Review of ‘Master and Commander’ by Patrick O’Brian


Master-and-CommanderPatrick O’Brian, Master and Commander (Philadelphia: Lippincott, 1969). Hardcover | Paperback | Kindle

Several years ago, I read The Complete Aubrey-Maturin Novels, which begins with Master and Commander. They recount the exploits and misfortunes of Jack Aubrey, a rising British naval officer, and Stephen Maturin, his friend and ship’s doctor, across the globe in the first two decades of the Nineteenth Century. “The best way to think of these novels,” Patrick Reardon has written, “is as a single 5,000-page book.”

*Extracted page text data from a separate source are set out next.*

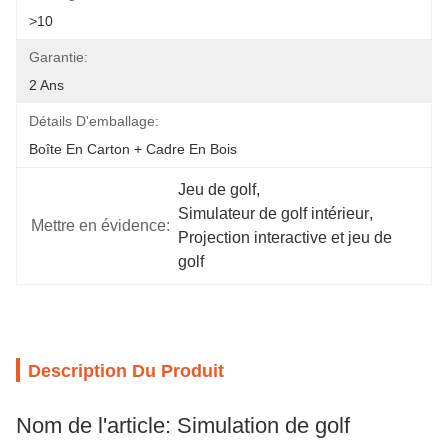
>10
Garantie:
2 Ans
Détails D'emballage:
Boîte En Carton + Cadre En Bois
Jeu de golf
, 
Simulateur de golf intérieur
, 
Mettre en évidence:
Projection interactive et jeu de 
golf
Description Du Produit
Nom de l'article: Simulation de golf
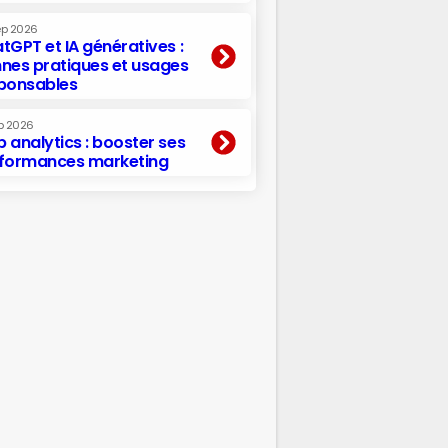
ep 2026
tGPT et IA génératives :
nes pratiques et usages
ponsables
p 2026
 analytics : booster ses
formances marketing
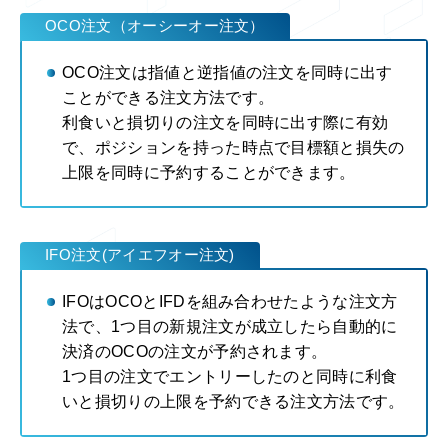
OCO注文（オーシーオー注文）
OCO注文は指値と逆指値の注文を同時に出す
ことができる注文方法です。
利食いと損切りの注文を同時に出す際に有効
で、ポジションを持った時点で目標額と損失の
上限を同時に予約することができます。
IFO注文(アイエフオー注文)
IFOはOCOとIFDを組み合わせたような注文方
法で、1つ目の新規注文が成立したら自動的に
決済のOCOの注文が予約されます。
1つ目の注文でエントリーしたのと同時に利食
いと損切りの上限を予約できる注文方法です。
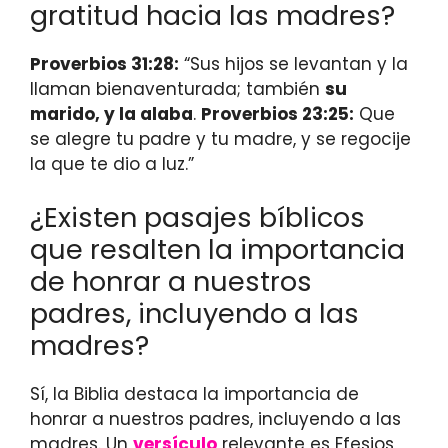
gratitud hacia las madres?
Proverbios 31:28:
“Sus hijos se levantan y la
llaman bienaventurada; también
su
marido, y la alaba
.
Proverbios 23:25:
Que
se alegre tu padre y tu madre, y se regocije
la que te dio a luz.”
¿Existen pasajes bíblicos
que resalten la importancia
de honrar a nuestros
padres, incluyendo a las
madres?
Sí, la Biblia destaca la importancia de
honrar a nuestros padres, incluyendo a las
madres. Un
versículo
relevante es Efesios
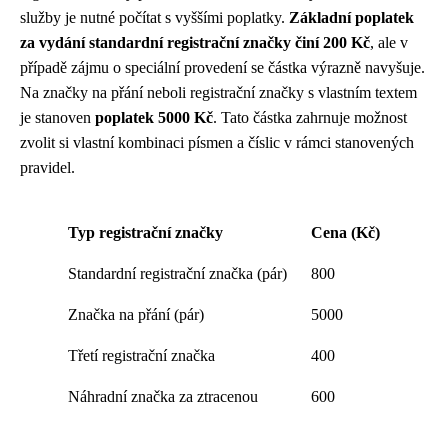
služby je nutné počítat s vyššími poplatky.
Základní poplatek
za vydání standardní registrační značky činí 200 Kč
, ale v
případě zájmu o speciální provedení se částka výrazně navyšuje.
Na značky na přání neboli registrační značky s vlastním textem
je stanoven
poplatek 5000 Kč
. Tato částka zahrnuje možnost
zvolit si vlastní kombinaci písmen a číslic v rámci stanovených
pravidel.
Typ registrační značky
Cena (Kč)
Standardní registrační značka (pár)
800
Značka na přání (pár)
5000
Třetí registrační značka
400
Náhradní značka za ztracenou
600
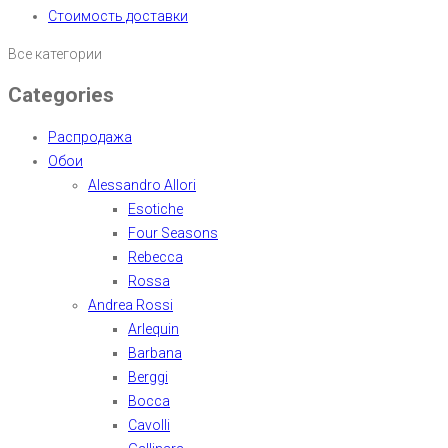
Стоимость доставки
Все категории
Categories
Распродажа
Обои
Alessandro Allori
Esotiche
Four Seasons
Rebecca
Rossa
Andrea Rossi
Arlequin
Barbana
Berggi
Bocca
Cavolli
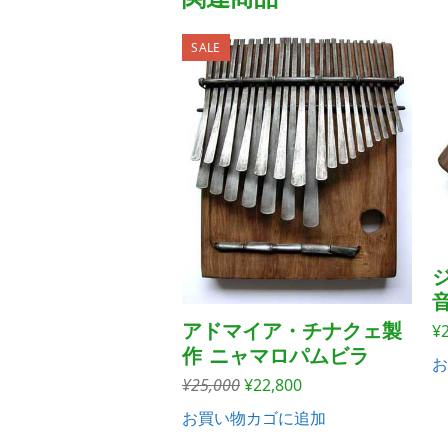
¥28,800
は
で
¥27,800
SALE
し
で
た。
す。
アドマイア・チナクェ製
¥
作 ニャマロパムビラ
お
元
現
¥
25,000
¥
22,800
の
在
お買い物カゴに追加
価
の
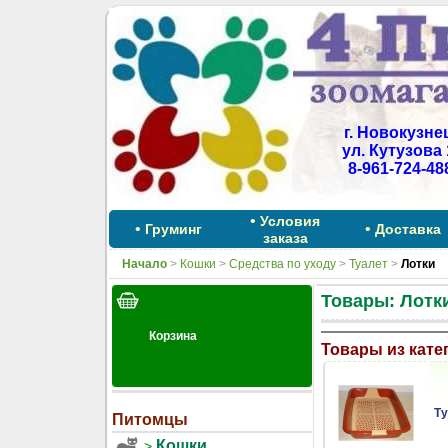
г. Новокузне
ул. Кутузова 
8-961-724-48
•
Условия
•
•
Груминг
Доставка
заказа
Начало
>
Кошки
>
Средства по уходу
>
Туалет
>
Лотки
Товары: Лотк
Товары из кате
Ту
Питомцы
Кошки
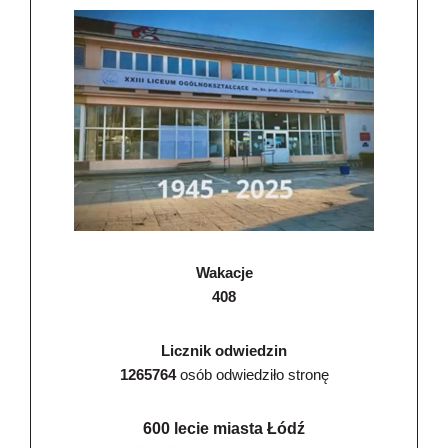
Wakacje
408
Licznik odwiedzin
1265764
osób odwiedziło stronę
600 lecie miasta Łódź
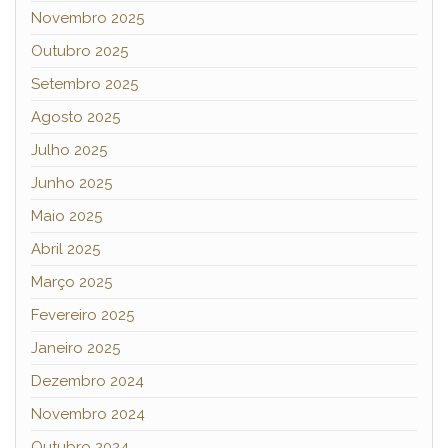
Novembro 2025
Outubro 2025
Setembro 2025
Agosto 2025
Julho 2025
Junho 2025
Maio 2025
Abril 2025
Março 2025
Fevereiro 2025
Janeiro 2025
Dezembro 2024
Novembro 2024
Outubro 2024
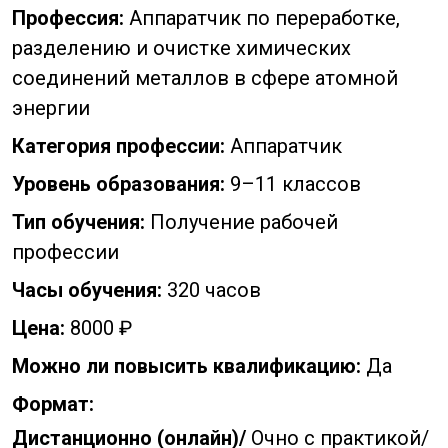
Профессия:
Аппаратчик по переработке,
разделению и очистке химических
соединений металлов в сфере атомной
энергии
Категория профессии:
Аппаратчик
Уровень образования:
9–11 классов
Тип обучения:
Получение рабочей
профессии
Часы обучения:
320 часов
Цена:
8000 ₽
Можно ли повысить квалификацию:
Да
Формат:
Дистанционно (онлайн)/
Очно с практикой/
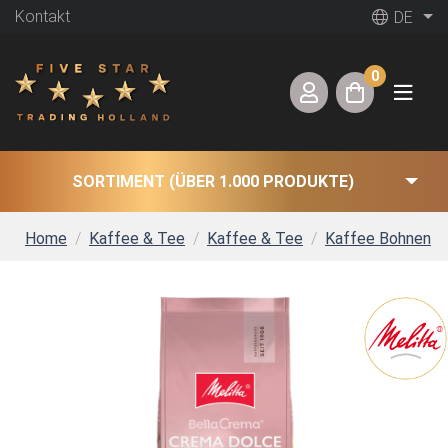
Kontakt
DE
0
SORTIMENT (ÜBER 1.000 PRODUKTE)
Home
Kaffee & Tee
Kaffee & Tee
Kaffee Bohnen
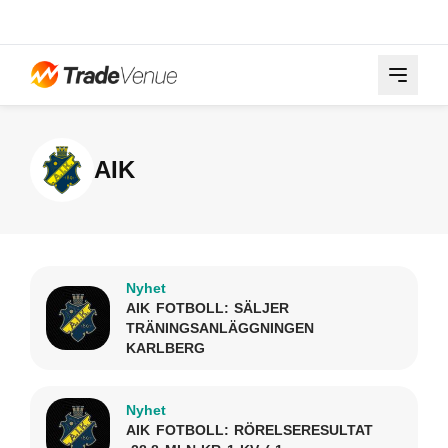
AIK
Nyhet
AIK FOTBOLL: SÄLJER
TRÄNINGSANLÄGGNINGEN
KARLBERG
Nyhet
AIK FOTBOLL: RÖRELSERESULTAT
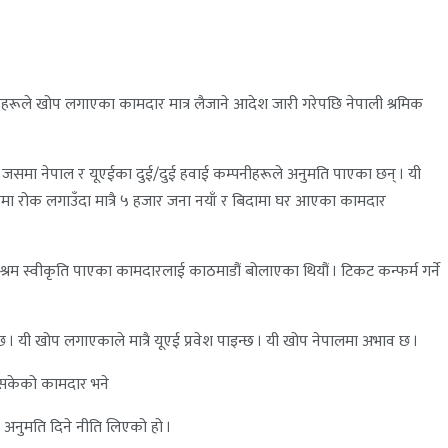
हरूले खोप लगाएका कामदार मात्र लैजाने आदेश जारी गरेपछि नेपाली श्रमिक
 । जसमा नेपाल र यूएईका दुई/दुई हवाई कम्पनीहरूले अनुमति पाएका छन् । यी
उडानमा रोक लगाउँदा मात्रै ५ हजार जना नयाँ र बिदामा घर आएका कामदार
श्रम स्वीकृति पाएका कामदारलाई काठमाडौं बोलाएका थियौं । टिकट कन्फर्म गर्ने
 छ । यी खोप लगाएकाले मात्रै यूएई प्रवेश पाइन्छ । यी खोप नेपालमा अभाव छ ।
इसकेको कामदार भने
अनुमति दिने नीति लिएको हो ।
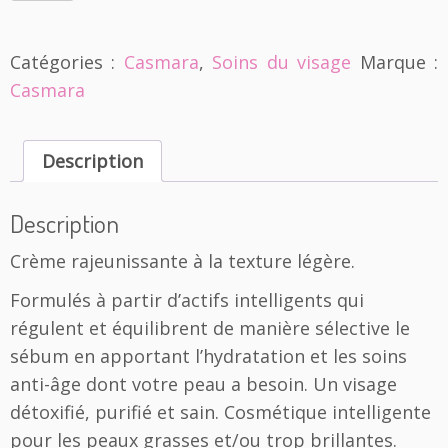
u
a
n
Catégories :
Casmara
,
Soins du visage
Marque :
t
Casmara
i
t
é
d
Description
e
C
Description
a
s
Crème rajeunissante à la texture légère.
m
a
Formulés à partir d’actifs intelligents qui
r
régulent et équilibrent de manière sélective le
a
|
sébum en apportant l’hydratation et les soins
C
anti-âge dont votre peau a besoin. Un visage
r
détoxifié, purifié et sain. Cosmétique intelligente
è
pour les peaux grasses et/ou trop brillantes.
m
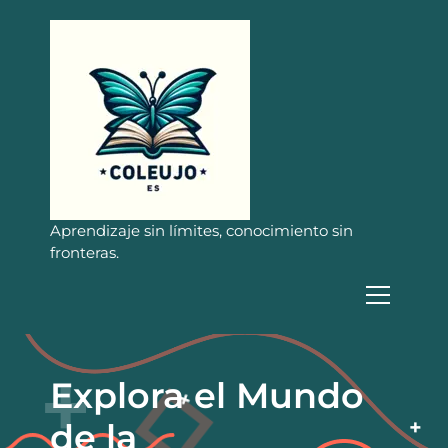
S
a
l
t
a
r
a
l
c
o
n
Aprendizaje sin límites, conocimiento sin
t
fronteras.
e
n
i
d
o
Explora el Mundo
de la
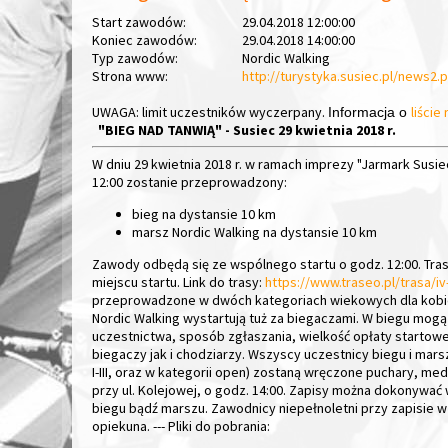
Start zawodów:
29.04.2018 12:00:00
Koniec zawodów:
29.04.2018 14:00:00
Typ zawodów:
Nordic Walking
Strona www:
http://turystyka.susiec.pl/news2
UWAGA: limit uczestników wyczerpany.
liści
Informacja o
"BIEG NAD TANWIĄ" - Susiec 29 kwietnia 2018 r.
W dniu 29 kwietnia 2018 r. w ramach imprezy "Jarmark Susie
12:00 zostanie przeprowadzony:
bieg na dystansie 10 km
marsz Nordic Walking na dystansie 10 km
Zawody odbędą się ze wspólnego startu o godz. 12:00.
Tra
miejscu startu. Link do trasy:
https://www.traseo.pl/trasa/iv
przeprowadzone w dwóch kategoriach wiekowych dla kobiet
Nordic Walking wystartują tuż za biegaczami.
W biegu mogą w
uczestnictwa, sposób zgłaszania, wielkość opłaty startow
biegaczy jak i chodziarzy.
Wszyscy uczestnicy biegu i mars
I-III, oraz w kategorii open) zostaną wręczone puchary, med
przy ul. Kolejowej, o godz. 14:00.
Zapisy można dokonywać w 
biegu bądź marszu.
Zawodnicy niepełnoletni przy zapisie 
opiekuna.
---
Pliki do pobrania:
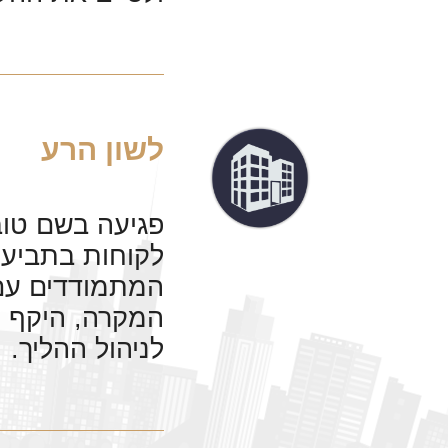
לשון הרע
פגיעה בשם טוב 
לקוחות בתביעות
המתמודדים עם 
המקרה, היקף ה
לניהול ההליך.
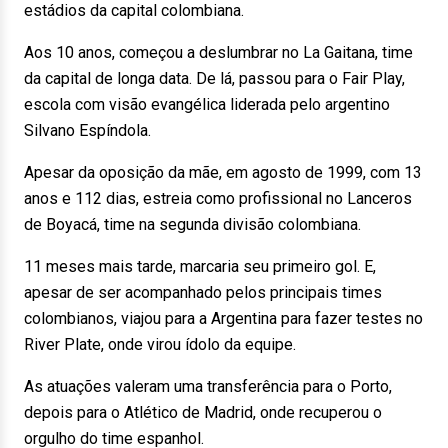
estádios da capital colombiana.
Aos 10 anos, começou a deslumbrar no La Gaitana, time
da capital de longa data. De lá, passou para o Fair Play,
escola com visão evangélica liderada pelo argentino
Silvano Espíndola.
Apesar da oposição da mãe, em agosto de 1999, com 13
anos e 112 dias, estreia como profissional no Lanceros
de Boyacá, time na segunda divisão colombiana.
11 meses mais tarde, marcaria seu primeiro gol. E,
apesar de ser acompanhado pelos principais times
colombianos, viajou para a Argentina para fazer testes no
River Plate, onde virou ídolo da equipe.
As atuações valeram uma transferência para o Porto,
depois para o Atlético de Madrid, onde recuperou o
orgulho do time espanhol.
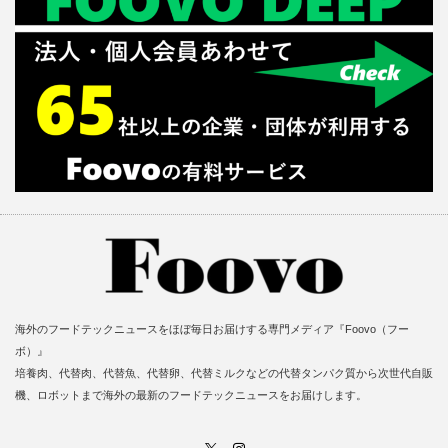
海外のフードテックニュースをほぼ毎日お届けする専門メディア『Foovo（フー
ボ）』
培養肉、代替肉、代替魚、代替卵、代替ミルクなどの代替タンパク質から次世代自販
機、ロボットまで海外の最新のフードテックニュースをお届けします。
X
Instagram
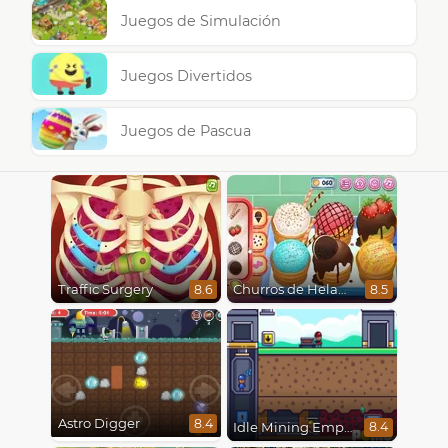
Juegos de Simulación
Juegos Divertidos
Juegos de Pascua
Traffic Surgery
Churros de Helado
8.6
8.5
Astro Digger
8.4
Idle Mining Empire
8.4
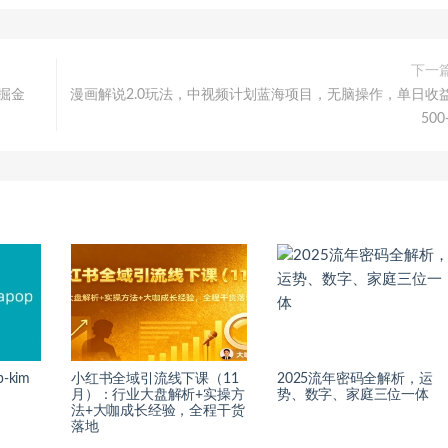
下一
量掘金
漫画解说2.0玩法，中视频计划蓝海项目，无脑操作，单日收
500
-kim
小红书全域引流线下课（11
2025流年密码全解析，运
月）：行业大盘解析+实操方
势、数字、家庭三位一体
法+大咖成长经验，全程干货
落地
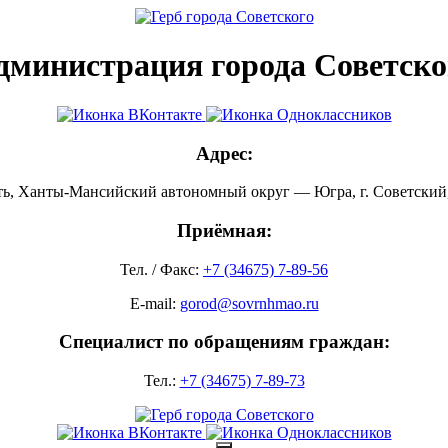
дминистрация города Советско
Адрес:
ть, Ханты-Мансийский автономный округ — Югра, г. Советский, 
Приёмная:
Тел. / Факс:
+7 (34675) 7-89-56
E-mail:
gorod@sovrnhmao.ru
Специалист по обращениям граждан:
Тел.:
+7 (34675) 7-89-73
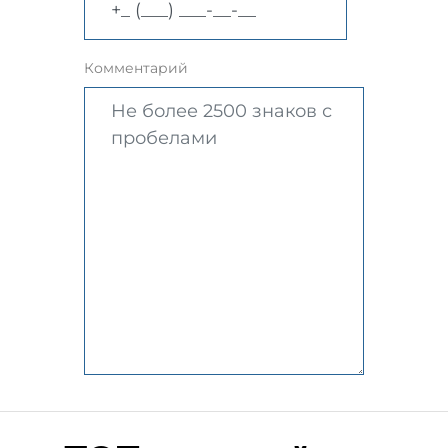
Комментарий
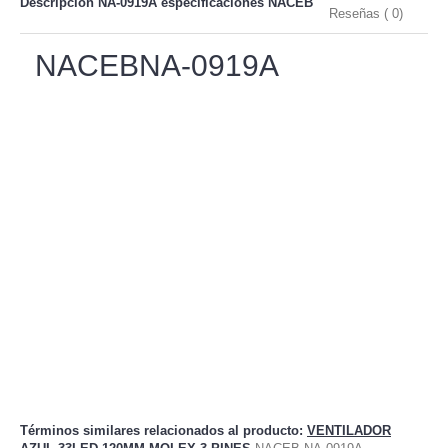
Descripción NA-0919A especificaciones
NACEB
Reseñas ( 0)
NACEBNA-0919A
Términos similares relacionados al producto
:
VENTILADOR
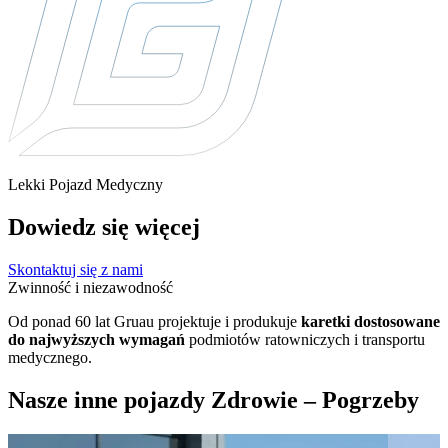
Lekki Pojazd Medyczny
Dowiedz się więcej
Skontaktuj się z nami
Zwinność i niezawodność
Od ponad 60 lat Gruau projektuje i produkuje
karetki dostosowane
do najwyższych wymagań
podmiotów ratowniczych i transportu
medycznego.
Nasze inne pojazdy Zdrowie – Pogrzeby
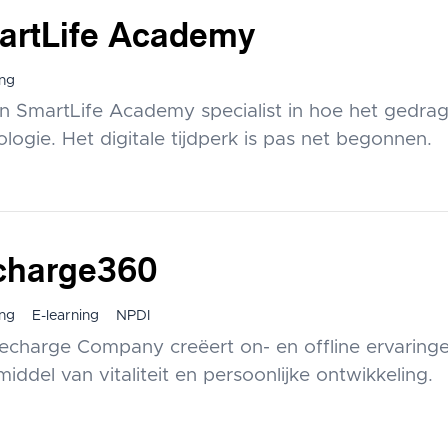
artLife Academy
ng
ijn SmartLife Academy specialist in hoe het gedrag
logie. Het digitale tijdperk is pas net begonnen.
charge360
ng
E-learning
NPDI
echarge Company creëert on- en offline ervaringe
iddel van vitaliteit en persoonlijke ontwikkeling.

If you, like me, are a series reader, Master and Commander will suck you in. Set in the western Mediterranean, it follows Aubrey as he takes command of the sloop Sophie to harass Spanish and French merchant marine and navies alike. The battle sequences are well drawn, but most of the novel takes place in calmer seas and on land. O’Brian’s character studies are insightful: Aubrey and Maturin are almost perfect “types” of the choleric and melancholic humors, respectively. In addition to sailing (Aubrey’s expertise), the reader will be immersed to the natural philosophy of that era (Maturin’s expertise).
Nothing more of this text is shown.